▶ Exercise details
A faithful transcript of all the lines below, with no pictures, is the goal here.

▶ Records for the task
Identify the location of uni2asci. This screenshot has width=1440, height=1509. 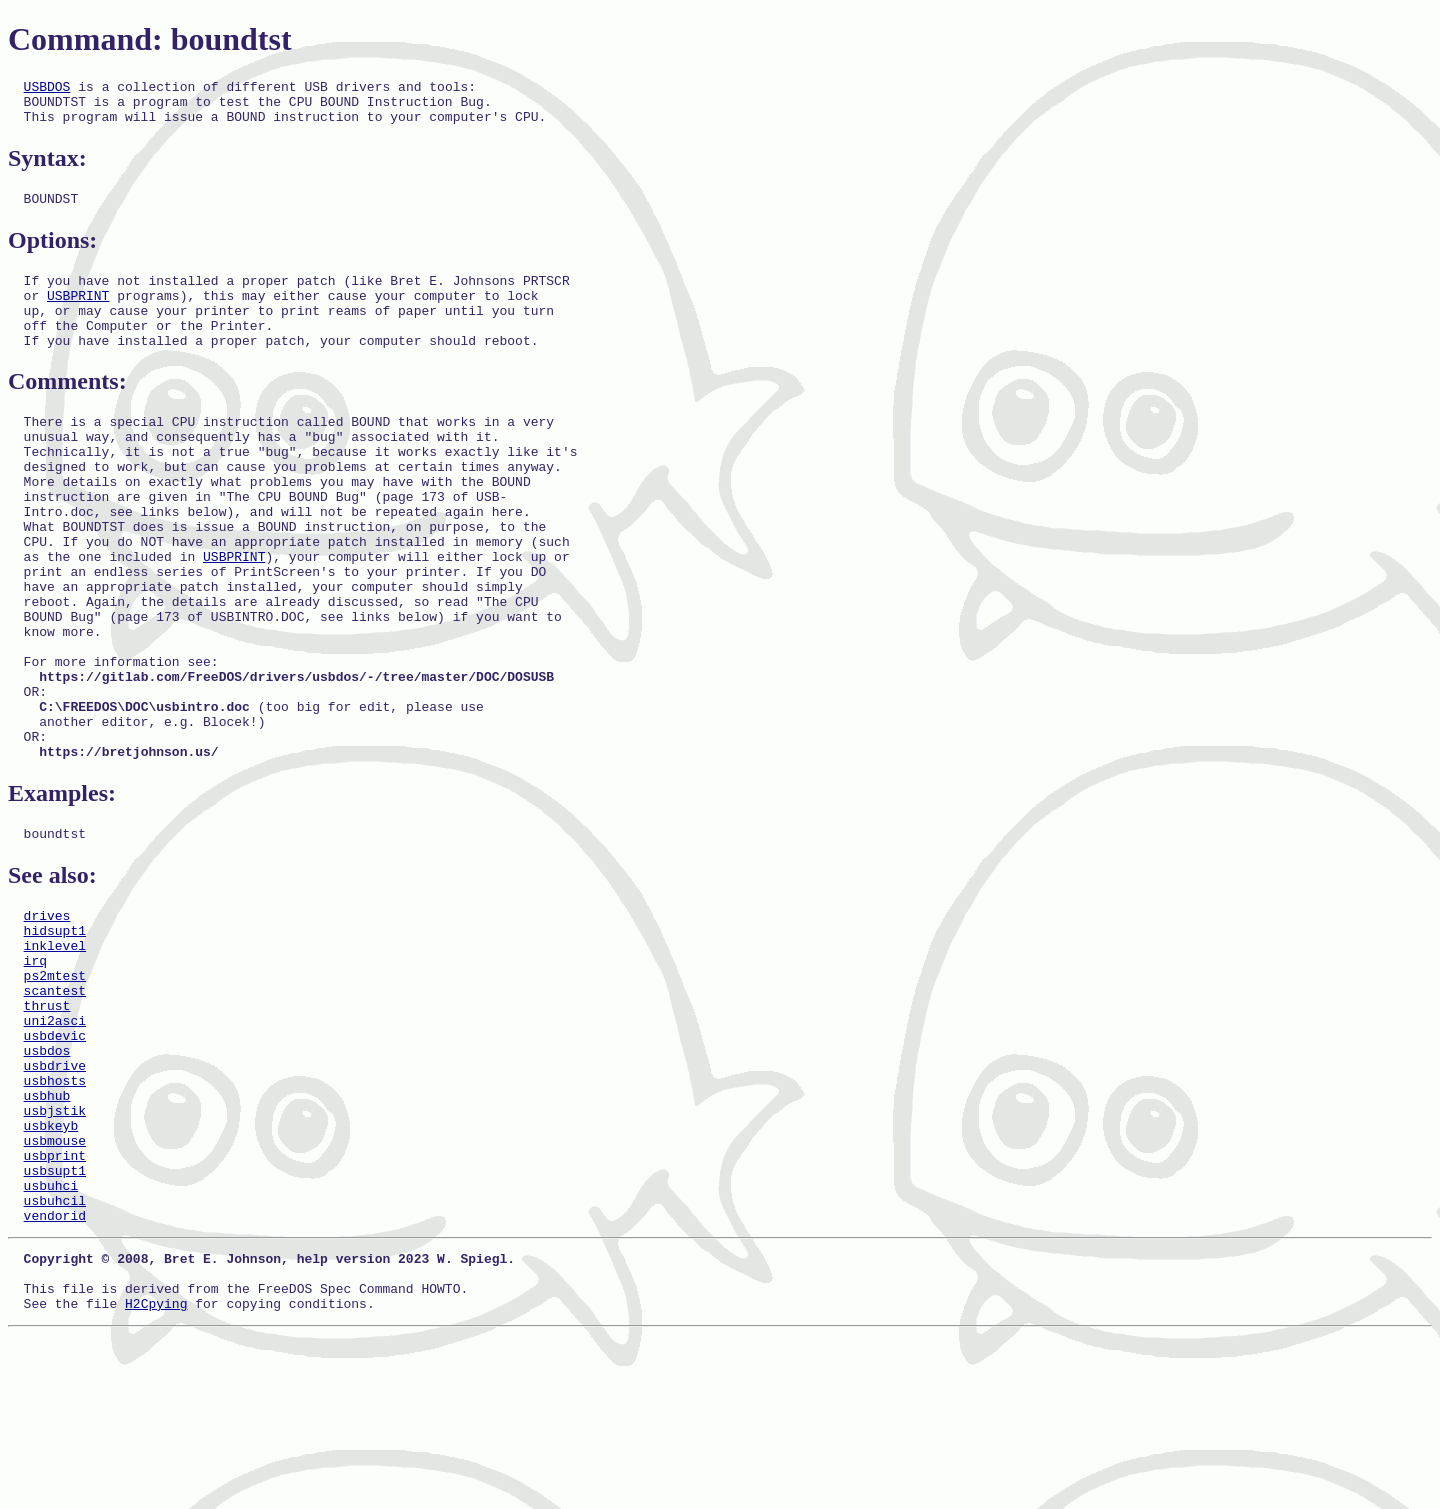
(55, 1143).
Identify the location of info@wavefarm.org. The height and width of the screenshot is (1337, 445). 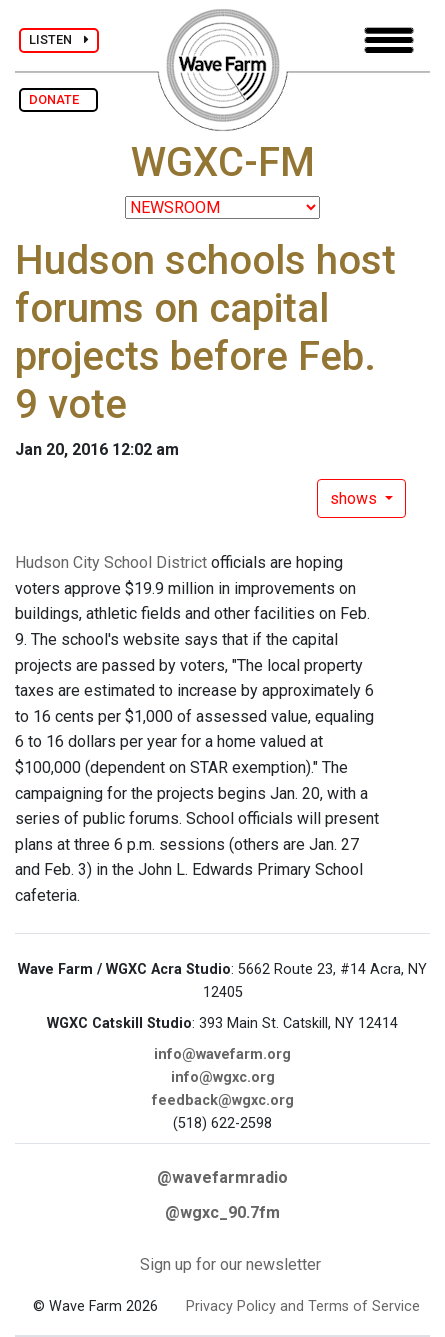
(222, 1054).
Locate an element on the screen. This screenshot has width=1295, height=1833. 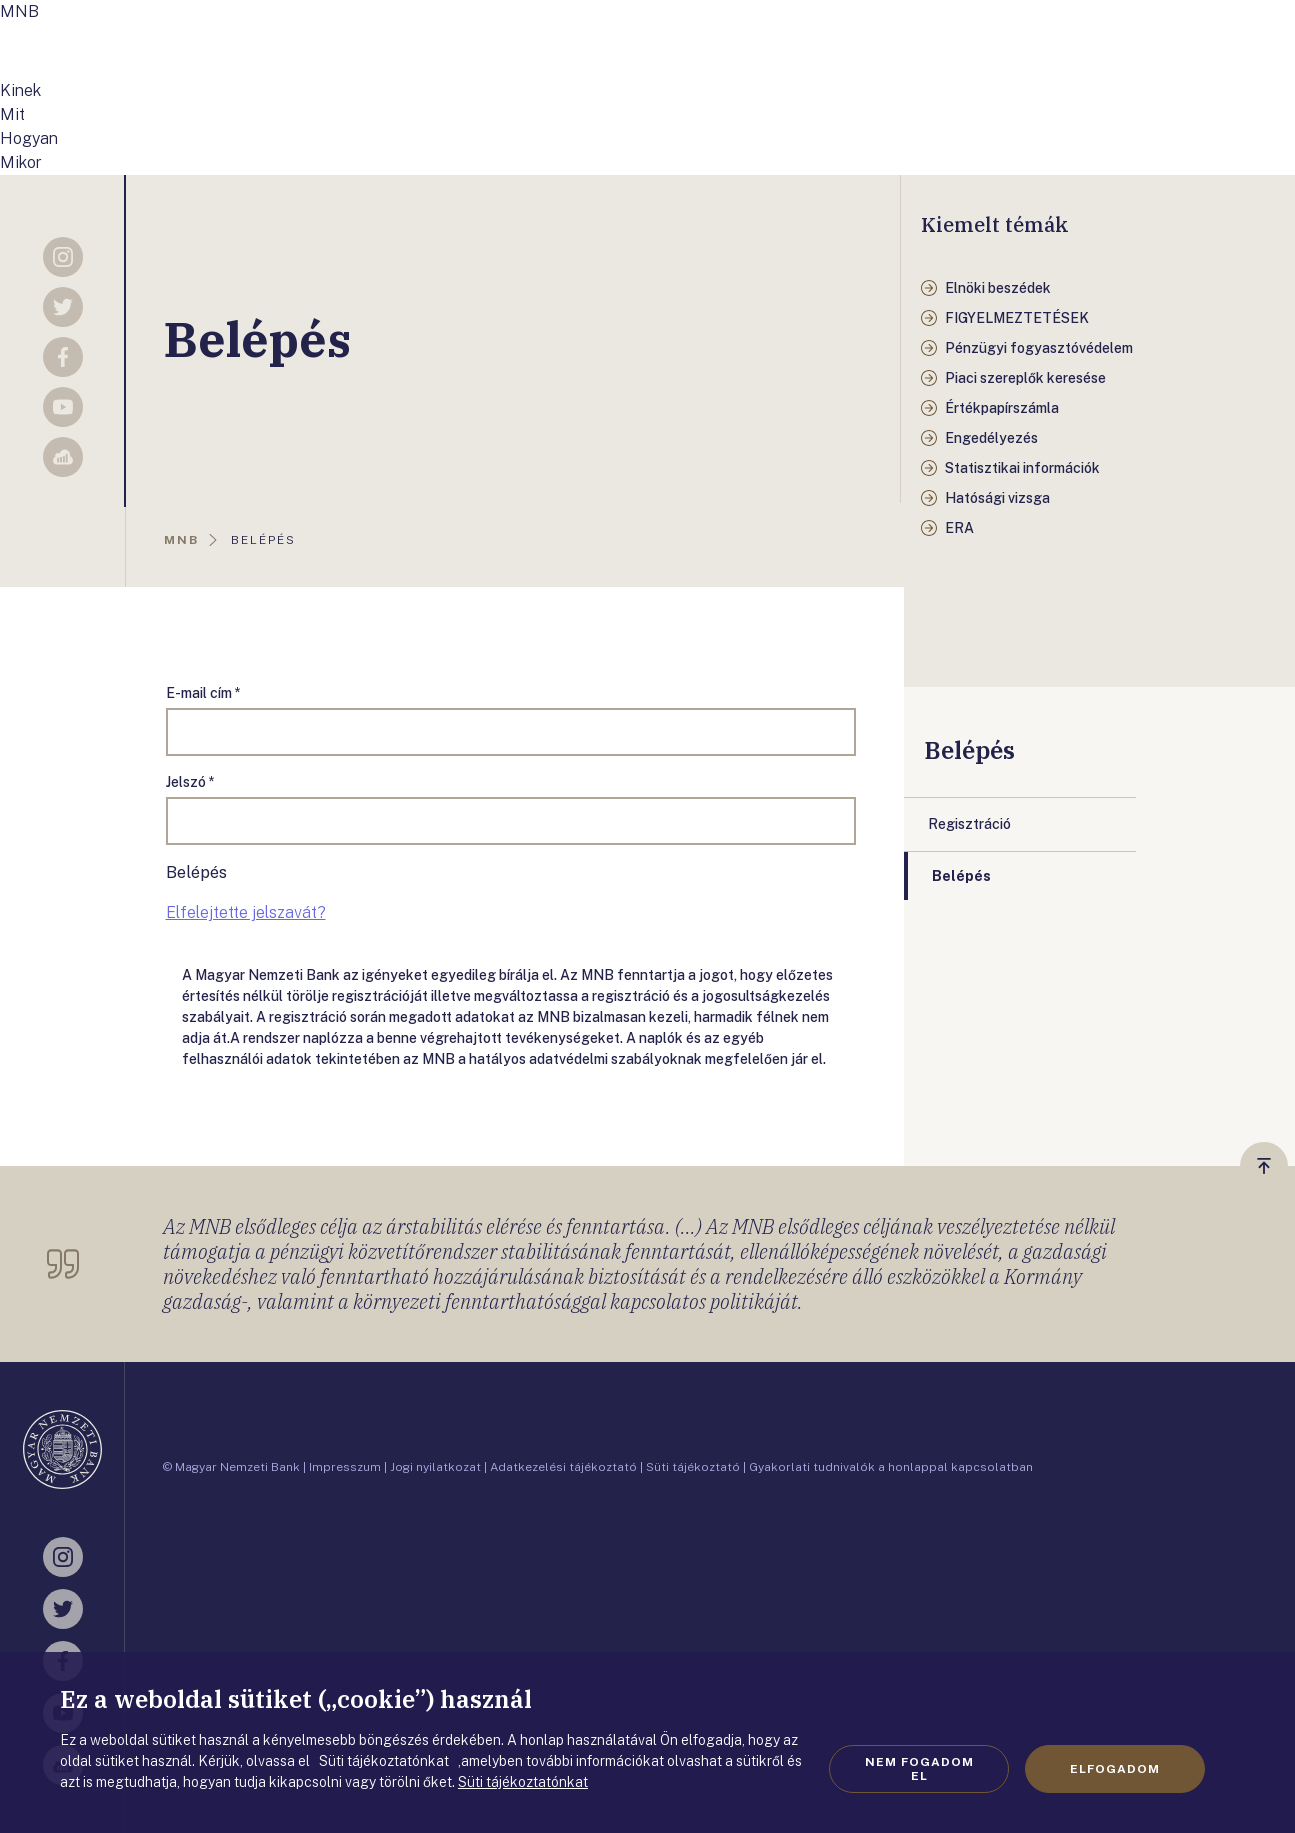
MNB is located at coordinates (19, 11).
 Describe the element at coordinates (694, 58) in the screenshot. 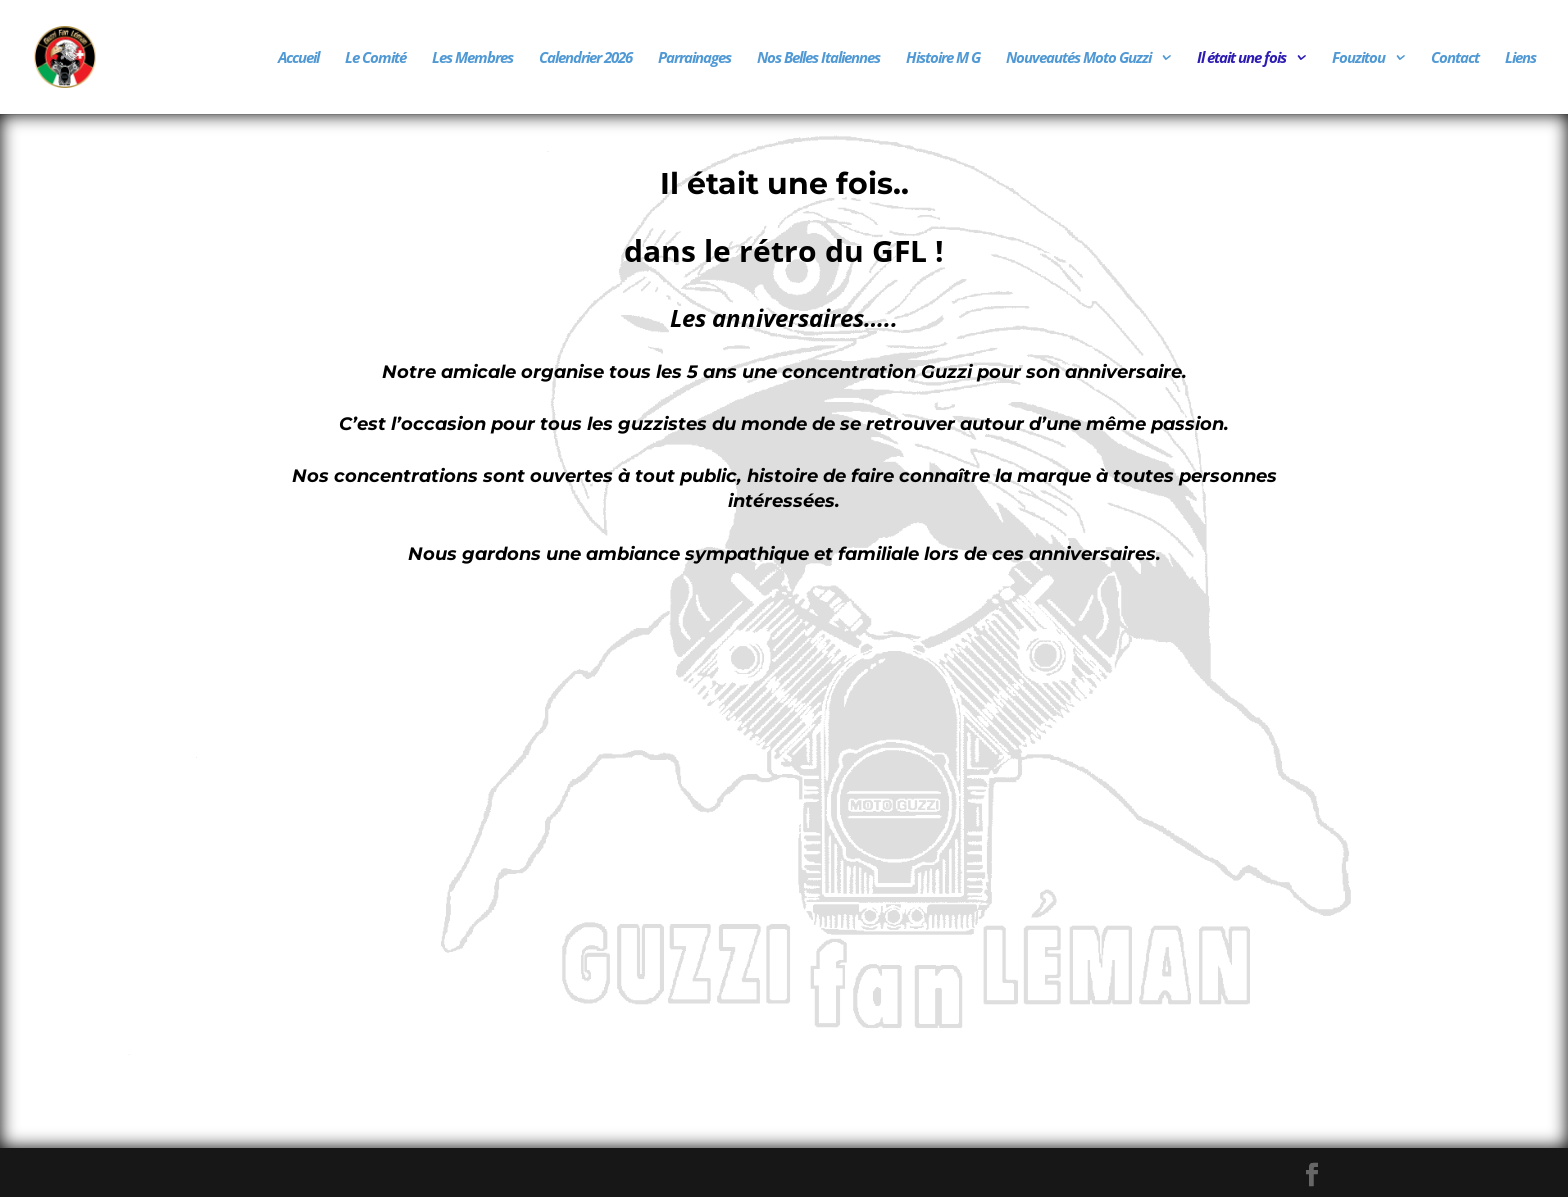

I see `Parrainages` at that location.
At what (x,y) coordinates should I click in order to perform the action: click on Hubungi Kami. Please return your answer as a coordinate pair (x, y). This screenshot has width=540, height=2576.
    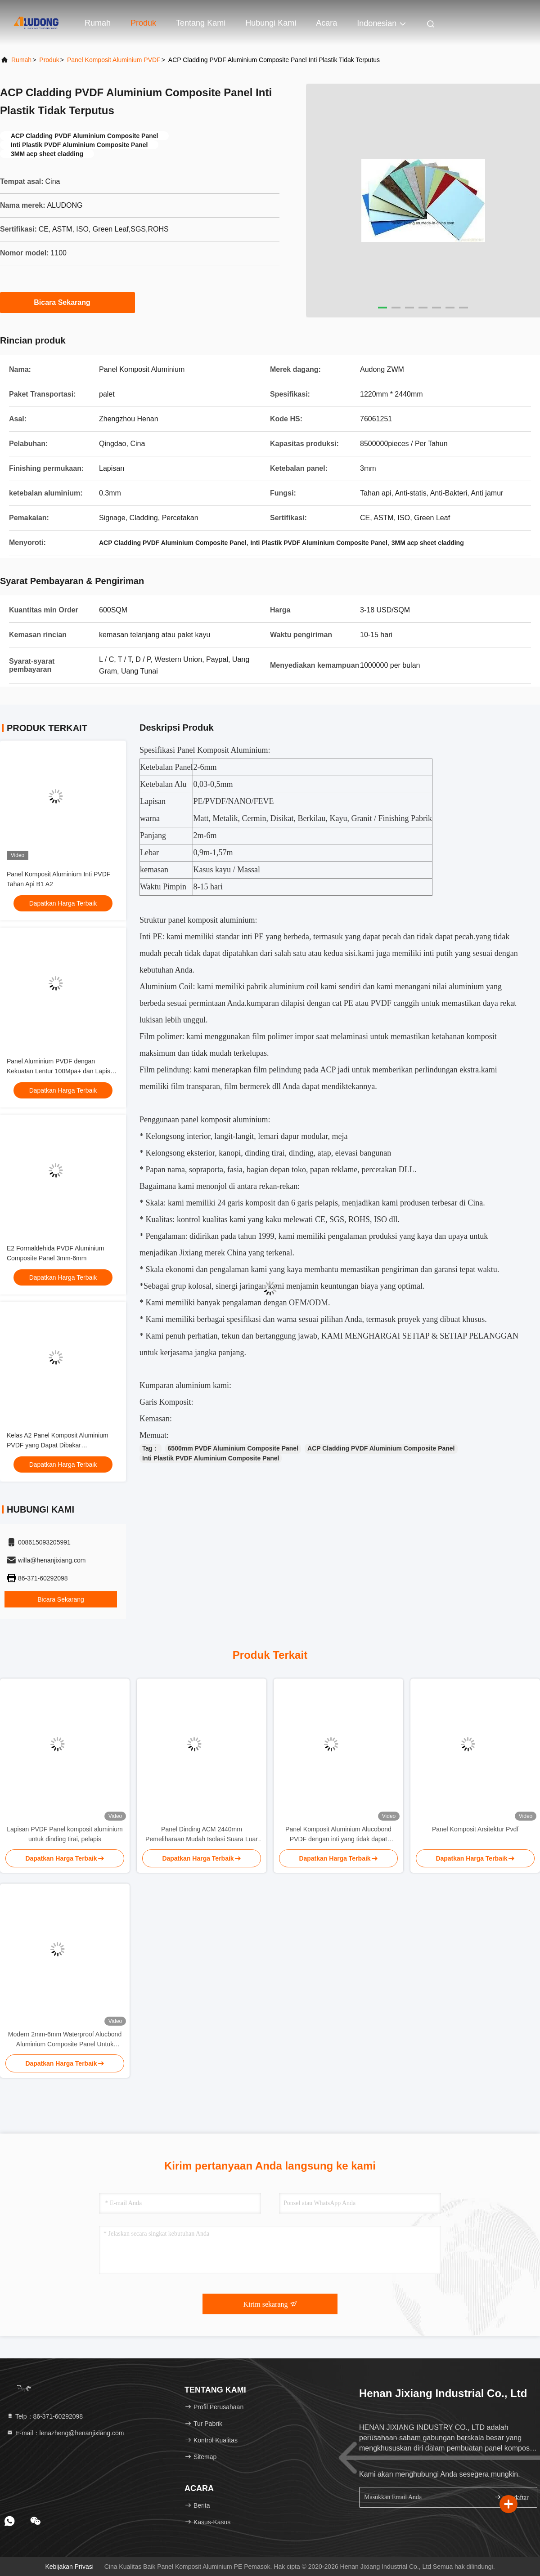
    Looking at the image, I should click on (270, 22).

▶ Output below
Identify the location of uni2asci. This screenshot has width=1440, height=1509. 
(55, 1143).
Identify the location of info@wavefarm.org. The height and width of the screenshot is (1337, 445). 
(222, 1054).
Locate an element on the screen. This screenshot has width=1295, height=1833. 
MNB is located at coordinates (19, 11).
 Describe the element at coordinates (694, 58) in the screenshot. 

I see `Parrainages` at that location.
At what (x,y) coordinates should I click in order to perform the action: click on Hubungi Kami. Please return your answer as a coordinate pair (x, y). This screenshot has width=540, height=2576.
    Looking at the image, I should click on (270, 22).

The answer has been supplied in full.